Data extracted from a collection:
◆ ◆ ◆ ◆ ◆ ◆ ◆

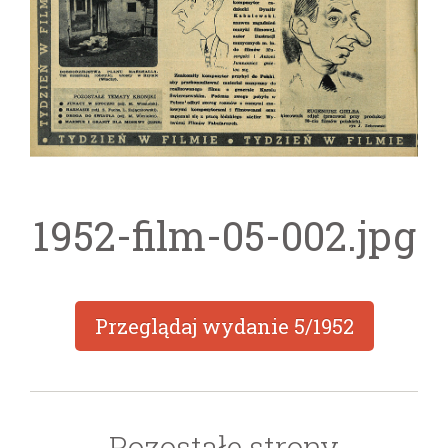
1952-film-05-002.jpg
Przeglądaj wydanie
5/1952
Pozostałe strony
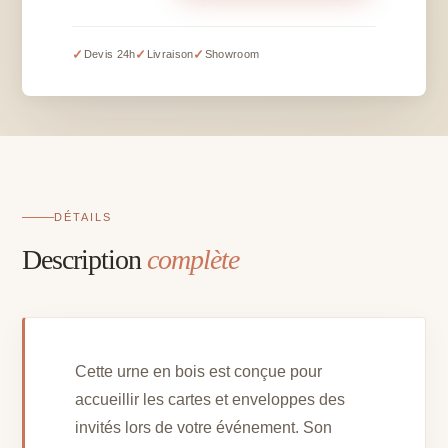
Urne
en
bois
✓
✓
✓
Devis 24h
Livraison
Showroom
avec
flocage
doré
"Merci"
avec
clé
-
DÉTAILS
30
Description
complète
x
25
cm
(modèle
divers)
Cette urne en bois est conçue pour
accueillir les cartes et enveloppes des
invités lors de votre événement. Son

◆ ◆ ◆ ◆ ◆ ◆ ◆

* About this exercise
In the records above, retype exactly the lines from the one with "accueillir les cartes et enveloppes des" through the last one.

* Answer box
accueillir les cartes et enveloppes des
invités lors de votre événement. Son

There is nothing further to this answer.